Eén ding voor we opstijgen. Volgens Wikipedia zijn de Faröer gezegend met een “mild zeeklimaat”. Ondanks de noordelijke ligging is het er zelden echt koud. En hitte kennen ze hier vooralsnog helemaal niet. Aan die mildheid is dus geen woord gelogen. Maar tegelijkertijd is het een hilarisch eufemisme. Want wat is er mild aan elke dag storm en regen? Iemand schreef dat het grootste exportproduct van de Faröer lagedrukgebieden zijn. Lagedrukgebieden, dat is meteorologisch voor kutweer, ik vertaal het maar gewoon. Nou weten trouwe volgers dat wij ons niet laten tegenhouden door een paar regenwolkjes. Sterker nog, stiekem houden wij ervan. Maar wees gewaarschuwd als je zelf boekt: wie niet bestand is tegen extreem mild weer wordt hier knettergek.

Zaterdagavond laat landen we op Vágar, de meest westelijke van de grotere eilanden. Zo lang als de reis duurde – inclusief een urenlange tussenstop in Kopenhagen – zo kort is de landingsbaan. En dan te bedenken dat die landingsbaan ooit nog korter was; in 2011 is hij opgerekt van 1250 naar 1799 meter. Size matters voor landingsbanen, daar is geen twijfel over. Maar ik denk dat hier óók een psychologisch effect meespeelt. Op Schiphol heb je de illusie dat je vliegtuig kan doorrollen in de polder, mocht de piloot zijn dag niet hebben. Hier eindigt de baan aan de rand van een klif. Dat laat weinig ruimte voor illusies. Gelukkig hebben we vandaag een piloot die doet wat hij moet doen.

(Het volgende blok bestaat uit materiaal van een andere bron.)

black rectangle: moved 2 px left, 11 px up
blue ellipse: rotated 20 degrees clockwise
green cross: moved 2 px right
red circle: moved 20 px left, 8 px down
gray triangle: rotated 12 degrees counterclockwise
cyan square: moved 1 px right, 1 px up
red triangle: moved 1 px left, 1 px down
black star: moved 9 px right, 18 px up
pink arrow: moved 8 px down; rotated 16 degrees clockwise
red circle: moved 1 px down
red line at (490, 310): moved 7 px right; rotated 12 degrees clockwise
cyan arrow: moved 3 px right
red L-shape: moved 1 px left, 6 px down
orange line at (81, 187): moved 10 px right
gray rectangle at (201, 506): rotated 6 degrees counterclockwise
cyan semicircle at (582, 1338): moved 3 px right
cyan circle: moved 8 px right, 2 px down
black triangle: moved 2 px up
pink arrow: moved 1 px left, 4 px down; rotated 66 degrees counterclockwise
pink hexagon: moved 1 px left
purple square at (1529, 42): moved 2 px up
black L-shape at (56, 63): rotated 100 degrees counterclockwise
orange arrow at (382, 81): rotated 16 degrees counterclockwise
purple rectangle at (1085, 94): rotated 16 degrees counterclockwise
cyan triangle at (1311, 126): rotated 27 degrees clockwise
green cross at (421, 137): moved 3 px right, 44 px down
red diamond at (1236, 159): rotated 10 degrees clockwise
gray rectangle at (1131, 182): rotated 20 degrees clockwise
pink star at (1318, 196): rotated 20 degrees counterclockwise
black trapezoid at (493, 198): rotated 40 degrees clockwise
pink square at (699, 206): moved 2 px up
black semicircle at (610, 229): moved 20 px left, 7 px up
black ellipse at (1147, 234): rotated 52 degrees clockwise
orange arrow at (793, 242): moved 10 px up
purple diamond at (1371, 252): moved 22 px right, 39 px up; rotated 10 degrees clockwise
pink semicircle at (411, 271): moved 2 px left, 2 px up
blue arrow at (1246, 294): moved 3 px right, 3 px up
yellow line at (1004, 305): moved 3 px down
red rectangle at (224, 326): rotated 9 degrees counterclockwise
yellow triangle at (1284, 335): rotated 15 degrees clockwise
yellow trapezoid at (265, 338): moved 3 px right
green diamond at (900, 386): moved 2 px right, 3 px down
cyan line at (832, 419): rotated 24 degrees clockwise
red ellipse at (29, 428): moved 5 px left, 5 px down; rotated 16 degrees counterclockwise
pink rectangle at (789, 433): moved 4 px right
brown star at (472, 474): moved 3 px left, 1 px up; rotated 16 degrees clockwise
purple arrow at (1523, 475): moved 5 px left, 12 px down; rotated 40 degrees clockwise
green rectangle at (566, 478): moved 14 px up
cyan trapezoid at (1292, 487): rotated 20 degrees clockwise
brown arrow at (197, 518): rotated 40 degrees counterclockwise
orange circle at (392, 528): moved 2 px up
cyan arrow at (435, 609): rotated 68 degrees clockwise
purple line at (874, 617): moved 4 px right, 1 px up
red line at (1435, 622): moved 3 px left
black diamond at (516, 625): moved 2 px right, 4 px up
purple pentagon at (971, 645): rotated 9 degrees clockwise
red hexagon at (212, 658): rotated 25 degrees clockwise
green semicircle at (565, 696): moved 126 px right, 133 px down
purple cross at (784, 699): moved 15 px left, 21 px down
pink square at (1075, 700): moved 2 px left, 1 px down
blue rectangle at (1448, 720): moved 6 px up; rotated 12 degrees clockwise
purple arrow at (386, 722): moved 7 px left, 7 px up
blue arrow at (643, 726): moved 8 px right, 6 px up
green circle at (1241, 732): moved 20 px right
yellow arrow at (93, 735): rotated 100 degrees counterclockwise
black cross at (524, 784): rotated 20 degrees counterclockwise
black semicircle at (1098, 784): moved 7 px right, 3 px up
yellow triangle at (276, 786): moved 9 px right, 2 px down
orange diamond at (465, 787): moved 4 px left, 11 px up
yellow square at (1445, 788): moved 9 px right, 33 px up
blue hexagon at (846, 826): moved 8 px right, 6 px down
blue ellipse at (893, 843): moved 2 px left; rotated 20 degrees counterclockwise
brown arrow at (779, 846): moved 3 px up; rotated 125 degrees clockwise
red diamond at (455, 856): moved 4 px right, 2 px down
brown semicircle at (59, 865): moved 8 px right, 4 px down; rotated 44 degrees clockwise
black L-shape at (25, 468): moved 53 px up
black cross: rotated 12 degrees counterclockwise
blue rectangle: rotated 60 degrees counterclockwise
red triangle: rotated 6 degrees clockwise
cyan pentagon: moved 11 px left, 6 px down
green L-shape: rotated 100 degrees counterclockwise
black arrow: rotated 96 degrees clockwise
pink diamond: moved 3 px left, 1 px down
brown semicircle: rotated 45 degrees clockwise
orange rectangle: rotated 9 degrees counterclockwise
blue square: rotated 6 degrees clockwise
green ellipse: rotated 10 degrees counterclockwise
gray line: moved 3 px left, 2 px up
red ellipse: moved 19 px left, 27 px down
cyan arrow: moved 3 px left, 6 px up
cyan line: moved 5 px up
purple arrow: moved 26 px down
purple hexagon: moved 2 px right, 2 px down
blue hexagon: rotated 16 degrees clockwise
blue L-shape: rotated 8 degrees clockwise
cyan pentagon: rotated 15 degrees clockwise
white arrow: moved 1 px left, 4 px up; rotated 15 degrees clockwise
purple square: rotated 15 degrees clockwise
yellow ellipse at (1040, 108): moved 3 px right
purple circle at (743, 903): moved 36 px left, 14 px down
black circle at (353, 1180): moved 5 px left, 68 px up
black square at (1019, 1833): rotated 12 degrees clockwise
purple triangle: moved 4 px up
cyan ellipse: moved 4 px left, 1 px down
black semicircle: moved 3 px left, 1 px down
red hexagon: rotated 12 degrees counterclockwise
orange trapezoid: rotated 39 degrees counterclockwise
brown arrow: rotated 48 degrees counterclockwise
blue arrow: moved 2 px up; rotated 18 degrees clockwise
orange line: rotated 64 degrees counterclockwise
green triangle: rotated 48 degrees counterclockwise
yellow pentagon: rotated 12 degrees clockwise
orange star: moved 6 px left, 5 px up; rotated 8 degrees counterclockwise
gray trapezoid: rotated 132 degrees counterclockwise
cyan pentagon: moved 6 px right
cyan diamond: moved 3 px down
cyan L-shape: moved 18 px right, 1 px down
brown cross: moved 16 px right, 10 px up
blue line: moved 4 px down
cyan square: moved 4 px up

Ellen heeft een fijn appartementje gehuurd voor de eerste nacht, op slechts een kwartier rijden van het vliegveld. We worden hartelijk ontvangen, en er staat koffie voor ons klaar en lekkere broodjes voor het ontbijt. Om het feest compleet te maken schijnt de volgende ochtend de zon. Een buitenkans, zul je inmiddels begrijpen. We stappen als de wiedeweerga in onze auto en rijden naar het zuidelijkste puntje van Vágar voor onze eerste hike. Het is een niet al te zware wandeling, we moeten deze actiev(ig)e vakantie rustig beginnen. Gestaag kachelen we het wandelpad omhoog. Rechts van ons ligt Sørvágsvatn, een langgerekt meer dat zich uitstrekt tot vlak voor de kust. Doordat het meer op een hoger niveau ligt dan de zee ontstaat een mooi visueel effect, als een natuurlijke infinity pool. Links van ons ontvouwt zich na een klein uurtje een panorama waar je kippenvel van krijgt – als het niet is van het uitzicht, dan toch wel van de geschiedenis. We staan voor een honderdveertig meter diepe afgrond die loodrecht in de oceaan eindigt. Trælanípa heet dit klif: Faröers voor Slavenklif. De Vikingen plachten er hun ongehoorzame slaven vanaf te duwen. Het waait zo hard dat we de randen van het klif zorgvuldig mijden. Intussen schijnt wel de zon – ik zeg het nogmaals: een uitzonderlijk kadootje in deze uiterst milde klimaatzone.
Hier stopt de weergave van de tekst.